Iran Hopes

A Weblog on Iranian Affairs (Formerly Iran Votes 2005)

Wednesday, April 13, 2005

Weekly Review (April 7- 14)

General Ghalibaf stands up to defend justice and freedom

Perhaps the most important news on election this was General Ghalibaf's interview with the media.
Who is Ghalibaf? Born in 1961 in the town of Torghabeh in Khorasan province of Iran, Ghalibaf was one of the Revolutionary Guards (Sepah Pasdaran) commanders during the war with Iraq. He was trained to become a pilot at Sepah's Aviation school. He soon climbed up the ranks to become the Commander in Chief of Sepah's Airforce a few years later. In 2000, Ghalibaf replaced Lotfiyan, the former Iranian Police chief who during and after the students uprisings in the Summer of 1999 was accused of failing to act to properly to prevent the brutal acts committed by the members of Tehran's police and militias against the students. Ghalibaf resigned from his office a week ago, allegedly, to prepare for his candidacy for the elections.
What makes Ghalibaf confident to win the elections? It seems that he is heavily relying on what he considers as achievements during his time in office as the commander in chief of Iranian police force. During this time, Ghalibaf tried to change the public perception of the police. Arguably, the most significant of his initiatives in this respect was the establishment of Police 110 (an equivalent of 911 in the US or OOO in Australia): an easily accessible emergency police station. Also, during this time, Iranian police underwent some remarkable reforms in terms of its technical capabilities. Perhaps the most noticeable of all to Tehranis were the new Elegance Mercedes Benz police vehicles made especially for Iranian police force by the German automobile company. However, immediately after their appearance on streets people became suspicious of the financial source which made this huge buy possible. There were rumours that the money that was received from European countries, especially Britain, to empower Iranian police against drug traffickers in Eastern Iran was spent on the new vehicles. Almost at the same time, the black Land Cruiser Toyotas were used by the police. These vehicles became incredibly notorious among the public. They were used by Tehran's Special Force (Yegan Vijeh) who were, among other things, authorized to arrest unmarried boys and girls. Moreover, there would be judge among the police so that when an unmarried couple were caught, the judge would issue the judgment on their crime on the scene which then would follow by an order to the couple to marry. There were also a number of cases reported in which the police officers had abused women. The acts committed by this force were so brutal that had convinced some in Tehran to believe that those police officers were not Iranian. There was a common rumour that they had come from Arab countries such as Palestine, Lebanon, and Iraq. A rumour that was later denied by the police authorities. The most recent notorious acts committed by the police under Ghalibaf's command include the serial arrest of journalists, thinkers, and webloggers, and the incident at Azadi Stadium in which 7 people died after a match between Iran and Japan football teams. In the latter incident, the police are accused of blocking the some of the exits of the stadium.

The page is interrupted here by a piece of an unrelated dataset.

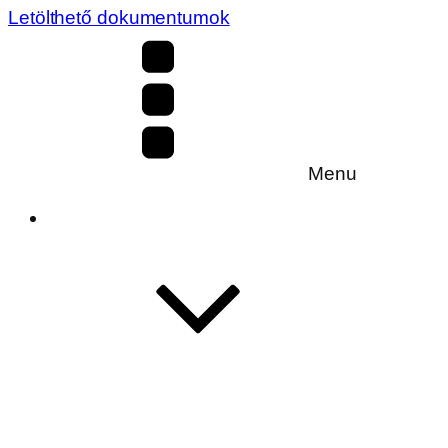
Letölthető dokumentumok
Menu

Now Ghalibaf is claiming that he defends religion, justice and freedom. There are a number of interesting points in his interview but I just touch upon one of them: his constant laying of stress on that he does not belong to the hardliners camp and more importantly the repeating instances in which he referred to rights of people and justice. Regardless of the possibility of his winning the elections, it is interesting to hear how men like Ghalibaf who come from a background of working with or being in charge of institutions who had the least interest in rights.

Finally, the language used by the hardliner Tehran newspaper is also noteworthy. He referred to Ghalibaf as "Doctor Ghalibaf" - instead of using the usual title "Sardar" (General). (Ghalibaf apparently has a B.S in Geography (but he never attended any class at the Uni, nor any exams. A friend of mine was one of his lecturers and he told me that we would simply give him a pass mark without requiring him to sit exams). His PhD in Political Geography has the same story behind it too). Obviously "Doctor" has less, or no, violence or imposing authority tone it than Sardar!